The racino executives have pleaded for a reduction in the gaming revenue tax, now effectively over 60 percent, and reduction or elimination of various recurring fees. Investors for developers seeking non-racetrack casinos in New Castle and Sussex counties have testified before the commission that too much of the racinos’ profits have gone to dividends and bonuses for executives, and have plugged the new revenue possible from new, carefully placed venues—a prospect operators say will put one or more of the current facilities out of business.

The nine-member commission, chaired by state Finance Secretary Tom Cook, includes a bipartisan group of lawmakers, a representative from the State Chamber of Commerce and Alan Levin, director of the Delaware Economic Development Office.

Last week, Cook informed the legislature that the group will need until February 28 to deliver its report to lawmakers.
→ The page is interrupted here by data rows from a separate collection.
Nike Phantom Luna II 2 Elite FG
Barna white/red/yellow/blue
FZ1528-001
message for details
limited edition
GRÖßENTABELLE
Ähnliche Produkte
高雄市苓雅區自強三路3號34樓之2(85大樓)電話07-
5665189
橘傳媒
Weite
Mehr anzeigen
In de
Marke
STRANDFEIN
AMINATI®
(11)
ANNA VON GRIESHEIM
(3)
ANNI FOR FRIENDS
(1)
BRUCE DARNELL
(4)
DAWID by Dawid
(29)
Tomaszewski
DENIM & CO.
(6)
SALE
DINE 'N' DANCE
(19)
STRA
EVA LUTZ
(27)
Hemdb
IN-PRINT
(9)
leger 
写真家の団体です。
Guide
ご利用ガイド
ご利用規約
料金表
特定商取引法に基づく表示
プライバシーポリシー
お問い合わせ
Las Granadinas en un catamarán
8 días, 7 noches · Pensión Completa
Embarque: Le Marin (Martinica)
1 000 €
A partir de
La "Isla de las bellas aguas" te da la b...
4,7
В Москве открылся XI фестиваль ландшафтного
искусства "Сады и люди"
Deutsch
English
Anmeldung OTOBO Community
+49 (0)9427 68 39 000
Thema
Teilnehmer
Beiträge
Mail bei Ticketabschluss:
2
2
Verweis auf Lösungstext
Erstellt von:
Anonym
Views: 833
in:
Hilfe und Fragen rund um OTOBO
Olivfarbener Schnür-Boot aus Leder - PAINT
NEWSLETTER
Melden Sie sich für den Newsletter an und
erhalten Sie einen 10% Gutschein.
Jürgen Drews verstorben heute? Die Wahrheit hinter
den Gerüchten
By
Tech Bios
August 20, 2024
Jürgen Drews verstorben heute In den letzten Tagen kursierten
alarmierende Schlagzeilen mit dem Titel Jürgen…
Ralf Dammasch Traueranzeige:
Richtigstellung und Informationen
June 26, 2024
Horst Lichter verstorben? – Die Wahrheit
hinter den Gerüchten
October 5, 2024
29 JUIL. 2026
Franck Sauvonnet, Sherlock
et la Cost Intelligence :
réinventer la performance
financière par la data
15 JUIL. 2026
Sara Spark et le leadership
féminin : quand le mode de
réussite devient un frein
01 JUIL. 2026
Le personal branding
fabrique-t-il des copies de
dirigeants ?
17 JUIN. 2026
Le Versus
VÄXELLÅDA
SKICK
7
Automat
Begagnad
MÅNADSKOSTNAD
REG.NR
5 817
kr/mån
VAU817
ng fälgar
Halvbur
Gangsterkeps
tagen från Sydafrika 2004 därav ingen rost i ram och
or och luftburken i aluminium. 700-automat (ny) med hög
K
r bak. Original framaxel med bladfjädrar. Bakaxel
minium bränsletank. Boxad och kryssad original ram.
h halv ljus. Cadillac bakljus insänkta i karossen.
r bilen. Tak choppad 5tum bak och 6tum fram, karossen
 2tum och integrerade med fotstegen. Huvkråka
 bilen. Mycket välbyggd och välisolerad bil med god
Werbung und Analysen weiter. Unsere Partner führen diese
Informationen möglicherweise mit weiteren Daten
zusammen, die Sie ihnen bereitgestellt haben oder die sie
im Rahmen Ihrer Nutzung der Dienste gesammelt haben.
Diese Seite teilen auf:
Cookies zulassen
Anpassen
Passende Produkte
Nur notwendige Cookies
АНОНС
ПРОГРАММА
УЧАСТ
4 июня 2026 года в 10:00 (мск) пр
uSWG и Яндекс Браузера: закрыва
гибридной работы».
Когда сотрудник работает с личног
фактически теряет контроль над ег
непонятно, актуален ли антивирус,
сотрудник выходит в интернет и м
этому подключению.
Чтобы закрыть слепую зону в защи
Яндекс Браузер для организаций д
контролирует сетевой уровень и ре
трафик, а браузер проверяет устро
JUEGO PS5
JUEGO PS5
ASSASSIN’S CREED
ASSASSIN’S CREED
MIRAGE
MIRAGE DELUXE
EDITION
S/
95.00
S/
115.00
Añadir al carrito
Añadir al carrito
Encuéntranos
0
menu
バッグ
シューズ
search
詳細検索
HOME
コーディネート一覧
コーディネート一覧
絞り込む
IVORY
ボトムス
According to an Associated Press report, a key issue is weighing the hit to the state General Fund against any tax or fee breaks given to the casinos. Members are considering reductions in the state cut of gaming revenues, and redistributing profits among casinos, horse-racing operations and the general fund.

“This is something that deserves the appropriate amount of time,” Cook told Delaware’s News Journal, “and the commission has worked hard for the past six months, but we’re just not totally there to make a quality recommendation.”

Meanwhile, results reported for the fourth quarter of 2013 provided little relief for Delaware properties, other than a narrower quarterly loss for Dover Downs Gaming and Entertainment.  Net earnings for the year were only $13,000, compared to $4.8 million in 2012.

“I think the numbers validate the story we’ve been telling everyone basically, and most particularly those who do control our destiny,” Dover Downs President and CEO Denis McGlynn told the News Journal. “It doesn’t take a rocket scientist to figure out what next year is going to look like.”

The state’s two other racinos are private and do not report revenue figures publicly. However, officials of Delaware Park told the panel they expect a 17 percent drop in 2013 revenues, with Harrington projecting a 4 percent drop.